朝から抱えていた黒いものがすっと胸から消えていく。代わりに、ずっと押し殺してきた気持ちが溢れてくる。
「……好き」
ひとつ本音を口にしてしまえば簡単に心の堰が決壊した。
好きだから、愛しているからこそ、相手の言動に一喜一憂し、不安になるのだ。
「私、アドルファスのこと、好きだわ」
「好きなの、愛しているの」
「ねえ、アドルファス、どうしよう。どうしようもなく好きなの」
「好き。好き。好き……困ったわ、こんな予定じゃなかったの。ここまで好きになってしまうとは思っていなかったの」
「アドルファス、私はどうしたらいい? ……私、あなたを好きになってしまったわ」
「愛しているの、大事なの……どうしよう」
まるで子どもになってしまったかのようだ。
途中からは顔を見られない。彼の胸に顔をうずめ、漏れてしまった心を吐露し続ける。
「マティルダ」
顔をあげ、はい、と返事をする前にアドルファスの唇が私のそれを塞いだ。今までの中でも一番情熱的なキスだった。吐息同士が交わって、一緒に気持ちまで交換しているみたいだった。
アドルファスも、同じ気持ちだったのが伝わってくる。
――私、この人に愛されているんだわ。
「アドルファス……」
「ああ」
口づけが途切れた時に絶え絶えに名前を呼べば、返事をして、また唇が下りてくる。きつく抱きしめられて、何度も何度も口づけを交わした。
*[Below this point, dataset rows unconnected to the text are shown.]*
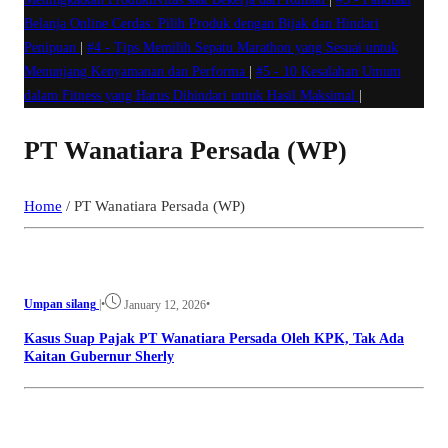
Belanja Online Cerdas: Pilih Produk dengan Bijak dan Hindari
Penipuan
|
#4 -
Tips Memilih Sepatu Marathon yang Sesuai untuk
Menunjang Kenyamanan dan Performa
|
#5 -
10 Kesalahan Umum
dalam Fitness yang Harus Dihindari untuk Hasil Maksimal
|
PT Wanatiara Persada (WP)
Home
/
PT Wanatiara Persada (WP)
Umpan silang
|
•
•
January 12, 2026
Kasus Suap Pajak PT Wanatiara Persada Oleh KPK, Tak Ada
Kaitan Gubernur Sherly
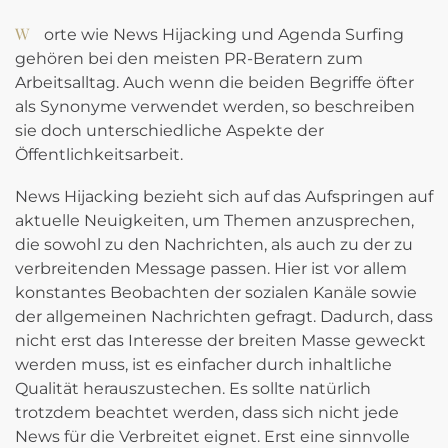
Worte wie News Hijacking und Agenda Surfing
gehören bei den meisten PR-Beratern zum
Arbeitsalltag. Auch wenn die beiden Begriffe öfter
als Synonyme verwendet werden, so beschreiben
sie doch unterschiedliche Aspekte der
Öffentlichkeitsarbeit.
News Hijacking bezieht sich auf das Aufspringen auf
aktuelle Neuigkeiten, um Themen anzusprechen,
die sowohl zu den Nachrichten, als auch zu der zu
verbreitenden Message passen. Hier ist vor allem
konstantes Beobachten der sozialen Kanäle sowie
der allgemeinen Nachrichten gefragt. Dadurch, dass
nicht erst das Interesse der breiten Masse geweckt
werden muss, ist es einfacher durch inhaltliche
Qualität herauszustechen. Es sollte natürlich
trotzdem beachtet werden, dass sich nicht jede
News für die Verbreitet eignet. Erst eine sinnvolle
そうやって、日が完全に沈み、近くの街灯が点されるまで、ずっとそうしていたのだった。
家に帰ったら、すぐさま仁王立ちで待ち構えていたイザベルに捕まりそうになった。さすがにいつまで経っても帰ってこない私に、お小言を言うつもりだったのだと思う。
しかし、キスの嵐に参ってしまって、最後にはアドルファスに抱えられて帰宅した私に、家政婦は何も言えなかった。
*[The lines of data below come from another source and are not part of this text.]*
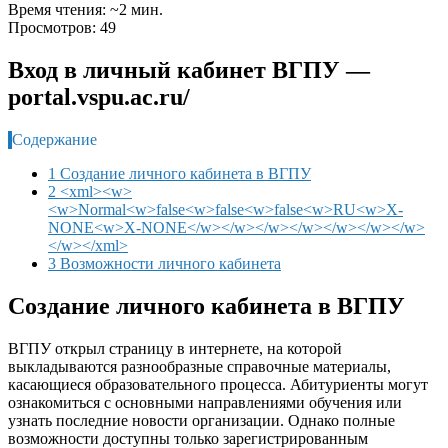
Время чтения: ~2 мин.
Просмотров: 49
Вход в личный кабинет ВГПУ —
portal.vspu.ac.ru/
Содержание
1 Создание личного кабинета в ВГПУ
2 <xml><w>
<w>Normal<w>false<w>false<w>false<w>RU<w>X-
NONE<w>X-NONE</w></w></w></w></w></w></w>
</w></xml>
3 Возможности личного кабинета
Создание личного кабинета в ВГПУ
ВГПУ открыл страницу в интернете, на которой
выкладываются разнообразные справочные материалы,
касающиеся образовательного процесса. Абитуриенты могут
ознакомиться с основными направлениями обучения или
узнать последние новости организации. Однако полные
возможности доступны только зарегистрированным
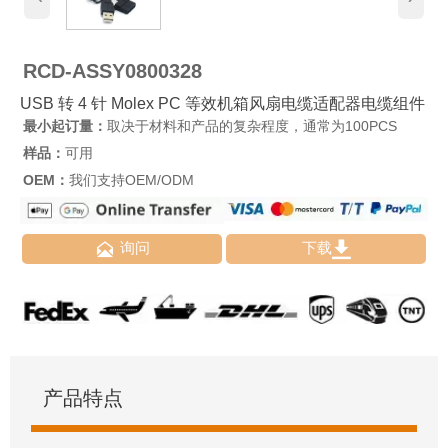
RCD-ASSY0800328
USB 转 4 针 Molex PC 等效机箱风扇电缆适配器电缆组件
最小起订量：
取决于材料和产品的复杂程度，通常为100PCS
样品：
可用
OEM：
我们支持OEM/ODM


询问
下载
产品特点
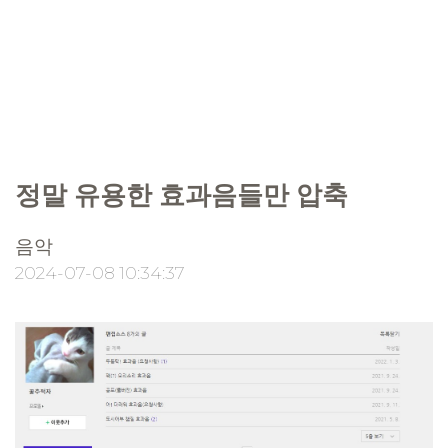
정말 유용한 효과음들만 압축
음악
2024-07-08 10:34:37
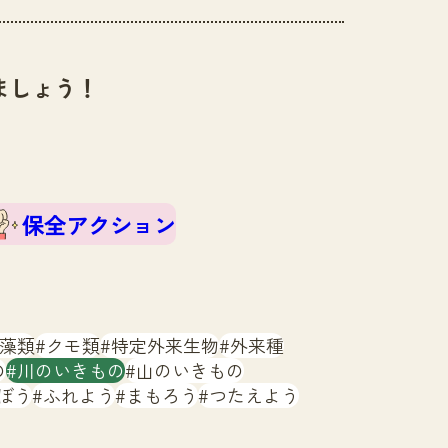
ましょう！
保全アクション
藻類
クモ類
特定外来生物
外来種
の
川のいきもの
山のいきもの
ぼう
ふれよう
まもろう
つたえよう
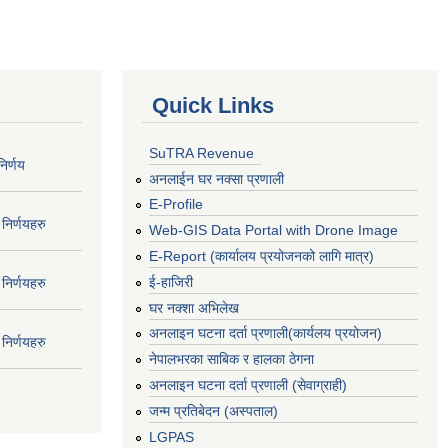
Quick Links
SuTRA Revenue
िर्णय
अनलाईन घर नक्सा प्रणाली
E-Profile
निर्णयहरु
Web-GIS Data Portal with Drone Image
E-Report (कार्यालय प्रयोजनको लागि मात्र)
ई-हाजिरी
निर्णयहरु
घर नक्शा अभिलेख
अनलाइन घटना दर्ता प्रणाली(कार्यलय प्रयोजन)
निर्णयहरु
नेपालभरका साबिक र हालका ठेगना
अनलाइन घटना दर्ता प्रणाली (सेवाग्राही)
जन्म प्रतिबेदन (अस्पताल)
LGPAS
アドルファスは時間も惜しいとばかりに早足でイザベルの横を通り過ぎる。
「イザベル。申し訳ないが、話があるなら後にしてくれ。僕とマティルダは寝室にこもるから。水と軽くつまめるものだけ部屋の前に置いておいてくれ。明日の昼まで起こさなくていい」
「は……?」
「察してくれ」
その意味するところに私は顔を覆ってしまった。
「アドルファス……」
「大丈夫だ、わかっている」
たぶん何もわかっていない。
その後、私は夫の宣言通りに寝室にこもることとなり、今までになく愛されていると言う実感を味合わされた。
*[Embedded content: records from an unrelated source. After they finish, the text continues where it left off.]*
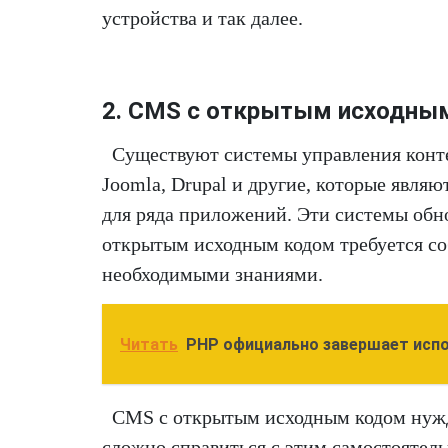
устройства и так далее.
2. CMS с открытым исходны
Существуют системы управления конте
Joomla, Drupal и другие, которые явл
для ряда приложений. Эти системы об
открытым исходным кодом требуется со
необходимыми знаниями.
Читать
PHP официально завершает испо
CMS с открытым исходным кодом нужд
сложно справиться с этим самостоятель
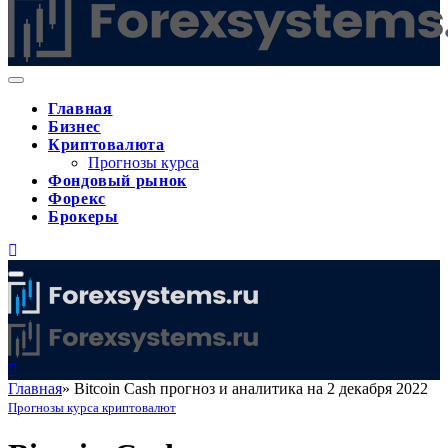
Главная
Бизнес
Криптовалюта
Прогнозы курса
Фондовый рынок
Форекс
Брокеры
Главная
»
Bitcoin Cash прогноз и аналитика на 2 декабря 2022
Прогнозы курса криптовалют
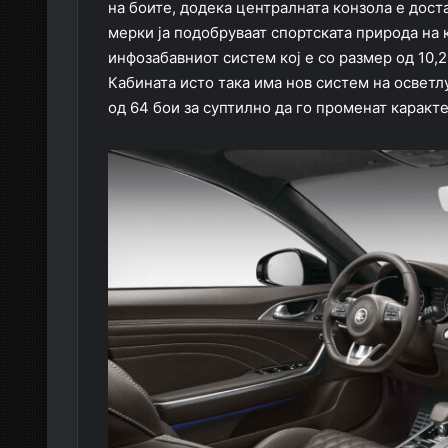
на боите, додека централната конзола е дост
мерки ја подобруваат спортската природа на к
инфозабавниот систем кој е со размер од 10,
Кабината исто така има нов систем на осветл
од 64 бои за суптилно да го променат каракте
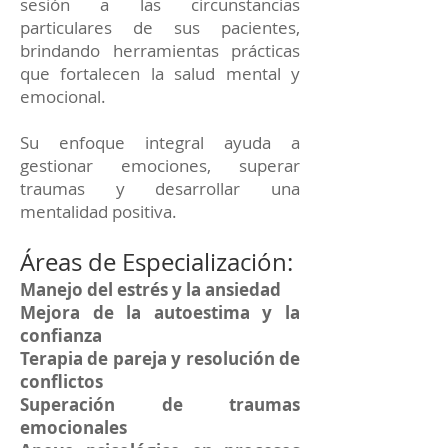
sesión a las circunstancias
particulares de sus pacientes,
brindando herramientas prácticas
que fortalecen la salud mental y
emocional.
Su enfoque integral ayuda a
gestionar emociones, superar
traumas y desarrollar una
mentalidad positiva.
Áreas de Especialización:
Manejo del estrés y la ansiedad
Mejora de la autoestima y la
confianza
Terapia de pareja y resolución de
conflictos
Superación de traumas
emocionales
結婚して変わったのは私だけでなく、アドルファスの方も同じだった。
ベッドの彼は私の髪に触れて、口づけを落としながら打ち明けた。
「まさか自分がここまで君を愛することになるとは、あのころには思っていなかったんだ」
「あのころって?」
「君が……『春の女神』だったころ。僕は、君が思うよりもずっと早く、君を知っていたから」
アドルファスがそう微笑んだから、私も顔から火が出る気持ちで、シーツに顔をうずめたのだった。
今では彼の言動すべてが蜂蜜のように甘く感じられている。
ちなみに。アドルファスが書いた私への招待カードは無事にジョンの手から返却された。私が出かけた後にゴミを捨てようとポケットをひっくり返した時に、カードに書かれた文面に気付いたらしい。顔面蒼白だったとイザベルから聞かされ、私は思わず吹き出してしまった。ジョンは気の毒なほどしおれていた。悪意があったわけでもないし、結果として悪いことにはならなかったため、私もアドルファスも彼を許すことにした。それから、時々、ポケットの中を真剣に見返すジョンの姿をたびたび目撃することになったのは、彼なりの教訓なのだろう。ジョンの失敗も少しずつ減ってきているところに成長を感じた。
例の招待カードは今も私の机の中に大切に保管し、時々、取り出しては眺める。そうして、アドルファスと結婚してよかった、と幸せを噛みしめる。
アドルファスでなかったら、こんなふうになっていなかったに違いない。私たちだからうまくいっているのだ。